SALE SALE SALE

I phoned the lovely Cyndi to ask if she could work wiht me this weekend (with my fingers crossed on both hands, please, please, pretty please say yes...) and she obliged. PRAISE THE LORD!!!!! This GOB sale has been shear madness (sounds like a great name for a hair salon, don't you think? Am i the first one to think of that?) with ladies coming in and RAIDING the store like they were VIKINGS, PILAGING the once beautiful and valuable valuables. Hmmmmm, i don't know if i want this $20 ring or this $20 ring..... let me take more moments of your time while i decide..... IT'S PRICED TO MOVE PEOPLE!!! THAT MEANS YOU GOTTA MOVE TOO!

On a happier note, i did three hours of homework last night and learned some things too... like don't drink tea while you're studying until 11pm... you will NEVER sleep through the night. All i dreamed about were bathrooms, delicious bathrooms. The lexicon of business law, however, was notable absent from my reveries. How can i get you to work FOR me, subconscious?

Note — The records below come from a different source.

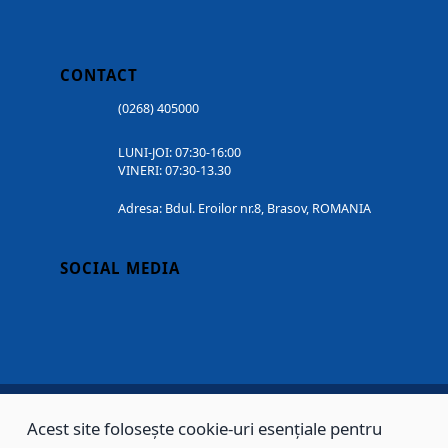
CONTACT
(0268) 405000
LUNI-JOI: 07:30-16:00
VINERI: 07:30-13.30
Adresa: Bdul. Eroilor nr.8, Brasov, ROMANIA
SOCIAL MEDIA
Acest site folosește cookie-uri esențiale pentru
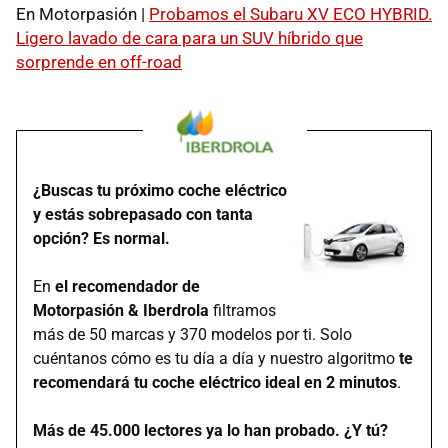
En Motorpasión |
Probamos el Subaru XV ECO HYBRID.
Ligero lavado de cara para un SUV híbrido que
sorprende en off-road
¿Buscas tu próximo coche eléctrico
y estás sobrepasado con tanta
opción? Es normal.
En
el recomendador de
Motorpasión & Iberdrola
filtramos
más de 50 marcas y 370 modelos por ti. Solo
cuéntanos cómo es tu día a día y nuestro algoritmo
te
recomendará tu coche eléctrico ideal en 2 minutos
.
Más de 45.000 lectores ya lo han probado. ¿Y tú?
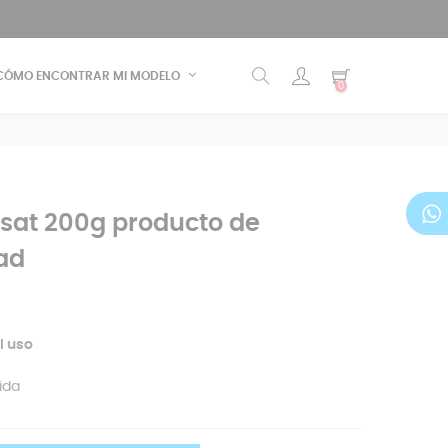
CÓMO ENCONTRAR MI MODELO
0
ssat 200g producto de
dad
l uso
ida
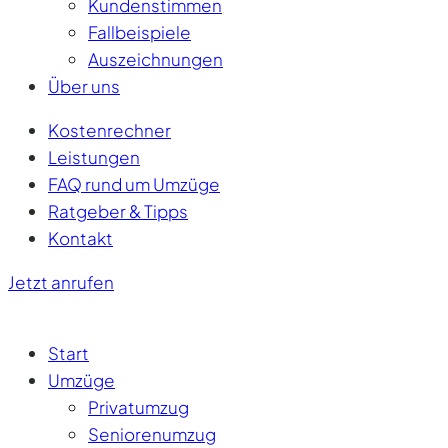
Kundenstimmen
Fallbeispiele
Auszeichnungen
Über uns
Kostenrechner
Leistungen
FAQ rund um Umzüge
Ratgeber & Tipps
Kontakt
Jetzt anrufen
Start
Umzüge
Privatumzug
Seniorenumzug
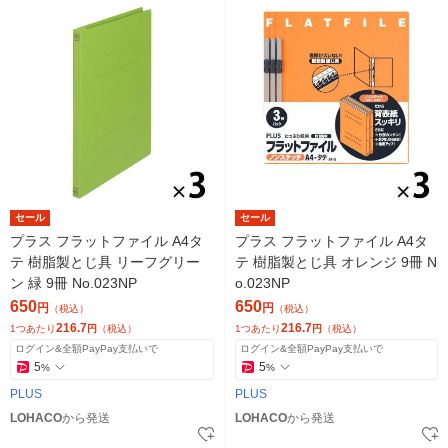
セール
セール
プラス フラットファイル A4タ
プラス フラットファイル A4タ
テ 樹脂製とじ具 リーフグリー
テ 樹脂製とじ具 オレンジ 9冊 N
ン 緑 9冊 No.023NP
o.023NP
650
650
円
円
（税込）
（税込）
216.7
216.7
1つあたり
円
（税込）
1つあたり
円
（税込）
ログイン&全額PayPay支払いで
ログイン&全額PayPay支払いで
5
5
%
%
PLUS
PLUS
LOHACO
から発送
LOHACO
から発送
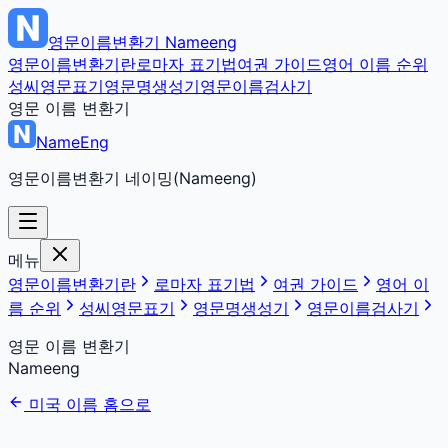
영문이름변환기
Nameeng
영문이름변환기란
로마자 표기법
여권 가이드
영어 이름 순위
성씨영문표기
영문명생성기
영문이름검사기
영문 이름 변환기
NameEng
영문이름변환기 네이밍(Nameeng)
메뉴
영문이름변환기란
로마자 표기법
여권 가이드
영어 이
름 순위
성씨영문표기
영문명생성기
영문이름검사기
영문 이름 변환기
Nameeng
미국 이름 홈으로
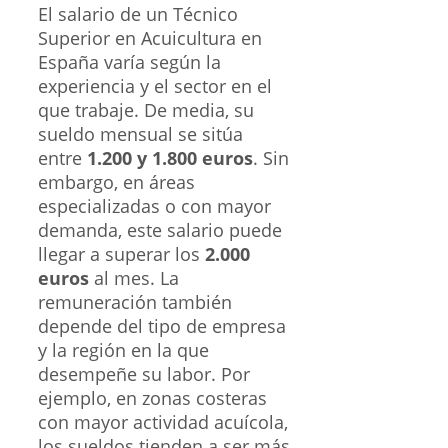
El salario de un Técnico
Superior en Acuicultura en
España varía según la
experiencia y el sector en el
que trabaje. De media, su
sueldo mensual se sitúa
entre
1.200 y 1.800 euros
. Sin
embargo, en áreas
especializadas o con mayor
demanda, este salario puede
llegar a superar los
2.000
euros
al mes. La
remuneración también
depende del tipo de empresa
y la región en la que
desempeñe su labor. Por
ejemplo, en zonas costeras
con mayor actividad acuícola,
los sueldos tienden a ser más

What if a bear goes in the woods and there's no one around to see it?

Because he loves us so much, or maybe because of his protective instincts, Rascal has aquired the habit of checking up on us wherever we are in the house. This is very cute when you're sitting down to read the paper and a cute little fuzzy curls up next to you. It's not so cute when your sitting down somewhere else. You see, our bathroom door does not fully latch, and as soon as you sit down to a moment of peace and quiet, you hear that little nose pressing against the door. He nudges it open just a crack, and then in walks the little pup himself, you know, just to see what you're up to.
What's that? Oh, you're deficating? I am like soooooo into that.

"Some people like their privacy" does not translate into hound.

I am reminded of Jenine Gararafffafallooo's line in Reality Bites:
"My parents have been married so long they leave the door open when they pee."
I'm sorry, but i'm not really ready for that level of intimacy with my spouse. I dislike it if i even see him walking towards the bathroom with a book in his hand.

"You're not going in there with that book, are you?"
"Yes."
"That makes it a dirty book, just so you know."

In Leah's world, dirty books never end up later on the kitchen table. But in Leah's world people also use seperate sponges for dishes and counters and don't use utensils that have been licked by the dog. In other words, LALALAND.

Then again, i think, maybe it is fair. I mean, i watch Rascal poop all the time.